Even if the client fires the lawyer, if that lawyer is an “attorney of record,” he or she must still get court approval to be removed, said Dawn Evans, the director of professional standards for the State Bar of Michigan.

Several local attorneys said the best way to prevent attorney-client breakdowns is to be up front at the beginning.

Jackson attorney Janet Hamilton explains to her clients from the start that she may not return a phone call right away if she is working on someone else’s case. But she explains to her clients that the same rule applies when she is working on their case.

“I say, ‘When I’m on trial for you, nobody get through. So please indulge me with the others. I’m not golfing,’ ” she said.

Some attorneys say a big mistake young attorneys make is telling clients what they want to hear, which leads to big problems later when reality sets in.

“The number one thing we learn is to be brutally honest with clients as you can,” said Jackson attorney George Lyons. “And tell them, ‘Here’s where I think your case is.’ ”
Lyons, a criminal defense attorney, said many times clients have an unrealistic expectation.

“We live in a day and age of Court TV and Law & Order,” Lyons said. “They pick up pieces of law that is not applicable to their case.”

For example, Lyons said some of his clients thought they had a good case because the police lied to them.

“They say, ‘Well, the cop lied.” Well, the cop can do that,” Lyons said. “The search was wrong. It can be wrong, but still be legally admissible. You have to really give it to them and lay it on the line. … By and large, clients do respond to the cold truth.”

Jackson attorney Brad Brelinski said attorneys should be aware after severing a relationship with a client if the case has any statute of limitations attached to it.

Brelinski said if an attorney doesn’t warn the client that their claim is time sensitive, it could lead to problems for the attorney after the client realizes his case is dead.

“They could come back and sue you and you didn’t advise of them of that,” Brelinski said. “If they any potential claims, advise them it may be time sensitive."

Sometimes a client is fired for not paying the bill.
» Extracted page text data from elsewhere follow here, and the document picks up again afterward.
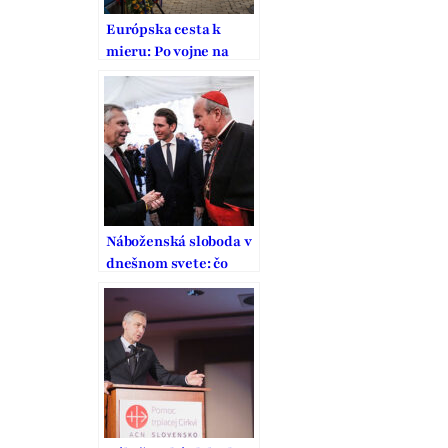
Európska cesta k
mieru: Po vojne na
Ukrajine
Náboženská sloboda v
dnešnom svete: čo
môžeme pre ňu urobiť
Brelinski said there is an urge to withhold a file under those circumstances, which he said is wrong.
“If the relationship is ending because of an unpaid bill, I think there is a lot of thought, ‘Well, do I hold back the file until I get paid?’ You can’t do that. You would have to turn over the information ethically and not hold it hostage in order to get paid.”
However, Brelinski and Lyons said they would not turn over any notes they took on the case to the former client.
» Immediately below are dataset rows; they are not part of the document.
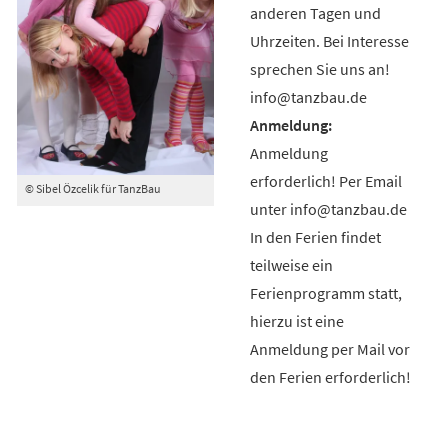
anderen Tagen und
Uhrzeiten. Bei Interesse
sprechen Sie uns an!
info@tanzbau.de
Anmeldung
erforderlich! Per Email
© Sibel Özcelik für TanzBau
unter info@tanzbau.de
In den Ferien findet
teilweise ein
Ferienprogramm statt,
hierzu ist eine
Anmeldung per Mail vor
den Ferien erforderlich!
“As a general rule, I will keep my notes. But I will go over my case with the new counsel,” Lyons said. “He has to know where he is sitting.”

Evans said if the lawyer notes would assist the new lawyer in his case, “I would think real hard whether it would be wise to hold them back, especially if it is an ongoing matter.”
There is a formal ethics opinion that states the file belongs to the lawyer, not to the client, Evans said. Clients have access to the file, but can be charged for copies.
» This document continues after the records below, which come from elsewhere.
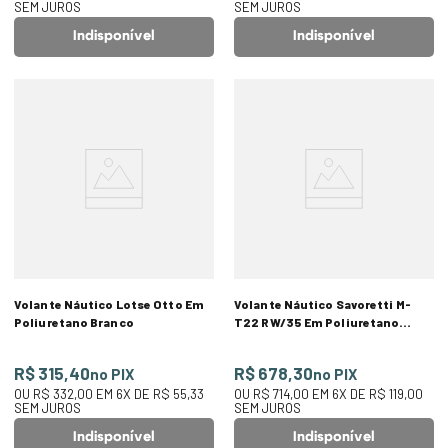
SEM JUROS
SEM JUROS
Indisponível
Indisponível
Volante Náutico Lotse Otto Em
Volante Náutico Savoretti M-
Poliuretano Branco
T22 RW/35 Em Poliuretano
Branco
R$ 315,40
R$ 678,30
no PIX
no PIX
OU
R$ 332,00
EM
6
X DE
R$ 55,33
OU
R$ 714,00
EM
6
X DE
R$ 119,00
SEM JUROS
SEM JUROS
Indisponível
Indisponível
“If the client is in the middle of a case and they would be harmed by not receiving those materials, then a prudent lawyer is going to provide those copies and worry about being paid later,” Evans said. “I know that is not always an easy thing to do.”

Hamilton said it is helpful when everyone involved in the case, including support staff, takes notes on a client.

“You should always document every single thing that happens,” Hamilton said. “No question, it helps.”

Hamilton said sometimes clients are more comfortable talking with support staff than the attorney. And sometimes, Hamilton said, she can see patterns of behavior.

“I might consider terminating the contract if they were difficult with the staff,” she said.

But Hamilton said in the handful of times she’s been fired in 30 years, it was because she stood by her unpopular assessment of the client’s case.

“I’ve always learned that when I’ve been terminated, it seems like it is because I was telling the client what I continued to believe was true, but the client didn’t want to accept it as true,” she said.